Efficient machine learning models across multiple datasets for autism spectrum disorder diagnoses

Abstract

Autism Spectrum Disorder (ASD) presents a complex neurodevelopmental challenge with diverse behavioral symptoms that overlap with other mental disorders, complicating diagnosis. Challenges in existing systems include the complexity and diversity of ASD symptoms, as well as the need for innovative and efficient detection strategies across different age groups. The application of machine learning (ML) offers a promising avenue for revolutionizing ASD prediction and diagnosis.
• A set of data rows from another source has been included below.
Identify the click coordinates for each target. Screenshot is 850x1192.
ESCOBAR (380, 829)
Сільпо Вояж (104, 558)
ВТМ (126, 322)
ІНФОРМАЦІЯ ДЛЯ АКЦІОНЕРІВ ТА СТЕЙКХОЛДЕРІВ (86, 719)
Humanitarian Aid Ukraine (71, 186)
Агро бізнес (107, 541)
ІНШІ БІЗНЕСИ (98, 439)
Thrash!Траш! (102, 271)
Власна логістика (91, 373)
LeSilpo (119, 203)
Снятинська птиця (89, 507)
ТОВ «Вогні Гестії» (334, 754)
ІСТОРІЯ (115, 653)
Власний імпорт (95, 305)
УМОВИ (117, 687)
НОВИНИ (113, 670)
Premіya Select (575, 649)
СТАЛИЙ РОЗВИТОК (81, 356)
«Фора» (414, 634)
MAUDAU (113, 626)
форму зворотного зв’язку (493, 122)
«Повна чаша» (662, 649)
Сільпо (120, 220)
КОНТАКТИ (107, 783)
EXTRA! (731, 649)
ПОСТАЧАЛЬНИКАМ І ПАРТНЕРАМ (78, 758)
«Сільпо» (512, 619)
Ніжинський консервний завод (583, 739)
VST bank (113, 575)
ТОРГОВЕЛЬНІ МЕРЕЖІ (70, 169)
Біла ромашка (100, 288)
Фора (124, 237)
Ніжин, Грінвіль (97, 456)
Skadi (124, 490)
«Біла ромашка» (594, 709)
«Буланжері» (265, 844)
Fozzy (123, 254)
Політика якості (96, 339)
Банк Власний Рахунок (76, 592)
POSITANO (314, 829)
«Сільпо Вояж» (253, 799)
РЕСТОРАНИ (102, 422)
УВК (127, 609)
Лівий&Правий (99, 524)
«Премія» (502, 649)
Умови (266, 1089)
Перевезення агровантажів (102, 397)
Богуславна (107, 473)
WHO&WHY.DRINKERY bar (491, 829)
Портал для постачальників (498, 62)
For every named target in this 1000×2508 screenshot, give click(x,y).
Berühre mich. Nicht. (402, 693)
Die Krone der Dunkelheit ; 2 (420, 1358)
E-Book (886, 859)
The proposed work aims to overcome these challenges by leveraging ML and Automated Machine Learning (AutoML) techniques, combined with comprehensive datasets and advanced analytics, to enhance ASD detection and prediction capabilities. This study introduces the Autism Spectrum Disorder Detection (ASDD) Framework, which systematically applies ML and AutoML across text-based datasets for various age groups. A combined dataset is generated through the concatenation of various data sources, enriching the diagnostic scope. The framework incorporates AutoML tools such as Lazy Predict, TPOT, and AutoKeras, alongside feature selection methods like Principal Component Analysis (PCA) and Chi-Square. It also employs robust hyperparameter optimization techniques, including Bayesian optimization, Random Search, and genetic algorithms, and uses advanced ensemble methods like voting and bagging to boost prediction accuracy. An empirical evaluation of 27 distinct ML models across seven datasets, including a synthesized dataset named DB8, demonstrates exceptional performance, with many models achieving 100% accuracy and perfect F1 scores in various contexts. These outcomes highlight the effectiveness of the proposed framework in advancing ASD detection and prediction methodologies.